Career’s ‘most
complex challenge’ By Cpl Corinne Boer
Edition 1171, July 26, 2007
Here to help: Maj-Gen David Chalmers talks with the Uluru-Kata Tjuta National Park communities. Photo by Cpl Bernard Pearson
THE operational command centre for the NT Emergency Response Taskforce (NTERT) was relocated from Canberra to Alice Springs on July 13.
The move will enable consultation with Aboriginal communities and people directly affected by the operation.
Maj-Gen David Chalmers has been seconded as the NTERT’s Operational Commander and will remain in the NT for at least a year.
Maj-Gen Chalmers, who led the ADF’s humanitarian response to the 2004 Boxing Day tsunami in Indonesia, said his latest role “will be the most complex and the most rewarding challenge” of his career.
He said the NTERT was a whole-of-government intervention, which included the ADF’s JTF 641.
The assessment teams are led by the Department of Families, Community Services and Indigenous Affairs, in cooperation with other government agencies including Centrelink, the Department of Health and Ageing, the Department of Employment and Workplace Relations, the Department of Education, Science and Training, and the AFP.
“I’m not representing a Defence response,” Maj-Gen Chalmers said. “Defence is playing an important part, but it’s only one part of a multifaceted response from many government agencies. Defence’s role is providing logistics support, transport and communications.”
He said his role was to synchronise and facilitate efforts of the inter-government agencies supporting the Aboriginal communities.

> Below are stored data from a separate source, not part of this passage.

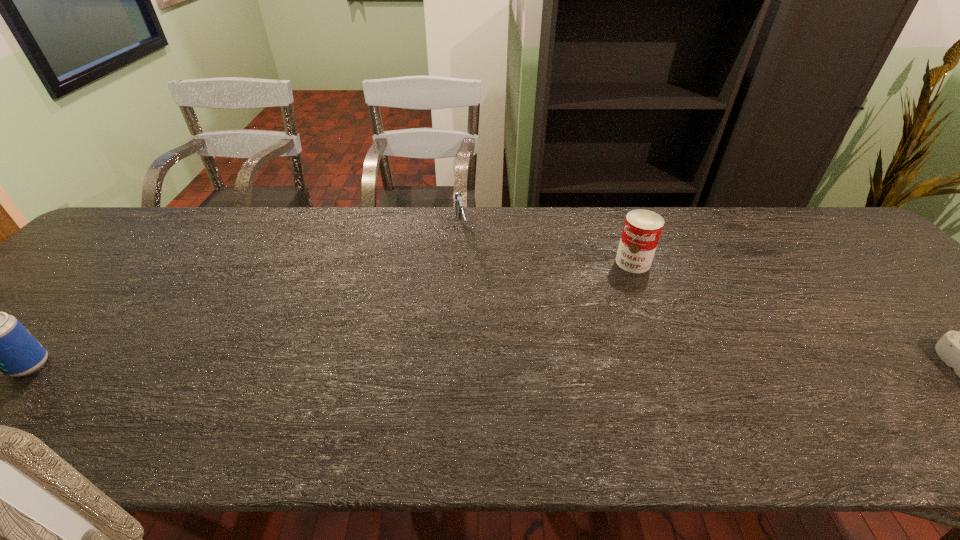 This screenshot has height=540, width=960. In order to click on the third object from right to left in this screenshot , I will do `click(459, 208)`.

At what (x,y) coordinates should I click in order to perform the action: click on the second shortest object. Please return your answer as a coordinate pair (x, y). Image resolution: width=960 pixels, height=540 pixels. Looking at the image, I should click on (459, 208).

Locate an element on the screen. The width and height of the screenshot is (960, 540). the second farthest object is located at coordinates (642, 228).

Where is `the third object from left to right`? The image size is (960, 540). the third object from left to right is located at coordinates (642, 228).

The width and height of the screenshot is (960, 540). Find the location of `free spot located 0.250m at the barrel of the second shortest object`. free spot located 0.250m at the barrel of the second shortest object is located at coordinates (x=475, y=313).

At what (x,y) coordinates should I click in order to perform the action: click on vacant space located 0.230m at the barrel of the second shortest object. Please return your answer as a coordinate pair (x, y). Image resolution: width=960 pixels, height=540 pixels. Looking at the image, I should click on (474, 307).

This screenshot has width=960, height=540. In order to click on free spot located at the barrel of the second shortest object in this screenshot , I will do `click(474, 310)`.

Where is `free point located 0.220m on the front label of the second farthest object`? free point located 0.220m on the front label of the second farthest object is located at coordinates (583, 315).

The height and width of the screenshot is (540, 960). Identify the location of vacant space located on the front label of the second farthest object. (553, 347).

The height and width of the screenshot is (540, 960). I want to click on vacant area situated 0.320m on the front label of the second farthest object, so click(x=561, y=339). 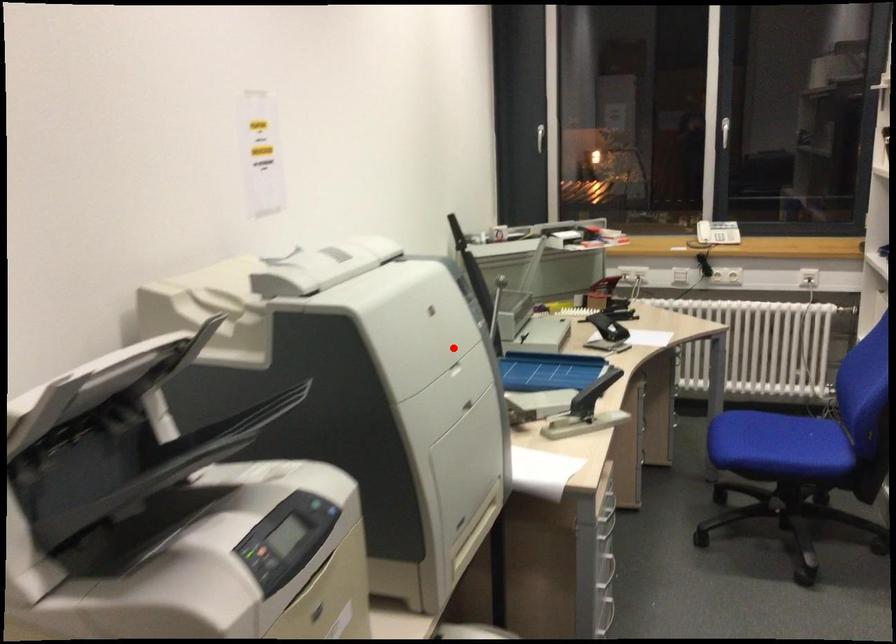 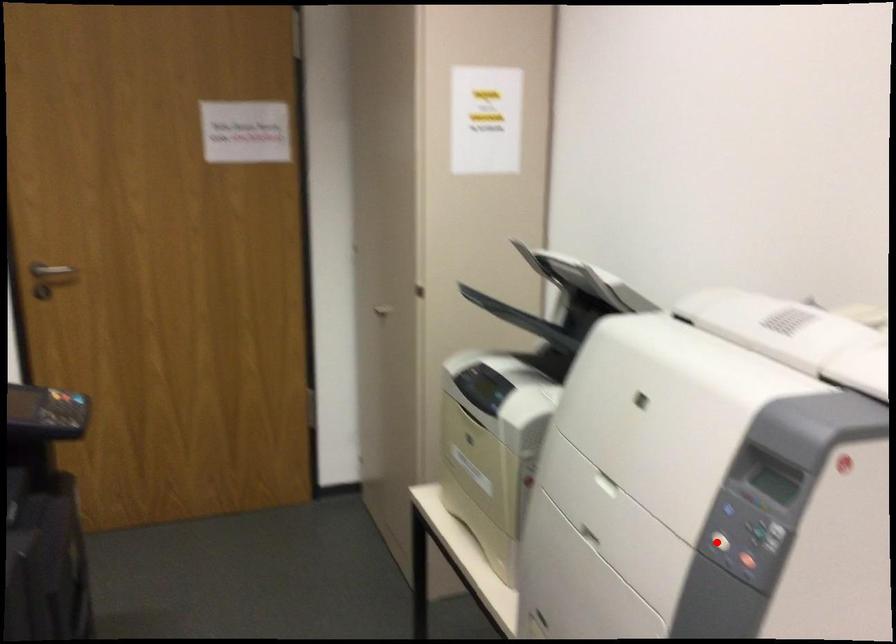 I am providing you with two images of the same scene from different viewpoints. A red point is marked on the first image and another point is marked on the second image. Do the highlighted points in image1 and image2 indicate the same real-world spot?

Yes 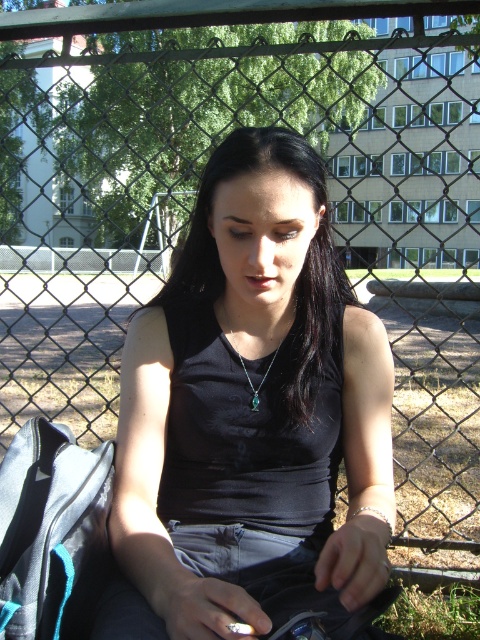 Question: Considering the real-world distances, which object is closest to the green grass at lower right?

Choices:
 (A) emerald green gemstone at center
 (B) black matte tank top at center

Answer: (B)

Question: Can you confirm if black matte tank top at center is smaller than emerald green gemstone at center?

Choices:
 (A) yes
 (B) no

Answer: (B)

Question: Among these points, which one is nearest to the camera?

Choices:
 (A) (442, 618)
 (B) (197, 403)
 (C) (255, 392)

Answer: (B)

Question: Which point is closer to the camera?

Choices:
 (A) black matte tank top at center
 (B) emerald green gemstone at center
 (C) green grass at lower right

Answer: (A)

Question: From the image, what is the correct spatial relationship of black matte tank top at center in relation to green grass at lower right?

Choices:
 (A) above
 (B) below

Answer: (A)

Question: Can you confirm if black matte tank top at center is wider than emerald green gemstone at center?

Choices:
 (A) no
 (B) yes

Answer: (B) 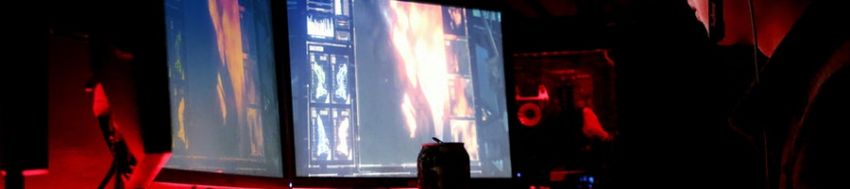 Find the location of `speaker`. speaker is located at coordinates (564, 93).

“We all have a common goal to improve the circumstances of Aboriginal children so that they, as much as any other Australian children, can look forward to happy, safe and healthy lives,” he said.
“A great deal of progress has been made. We started out by deploying survey teams. As a result of the information that we have gathered from the surveys we’ve started to deploy services.”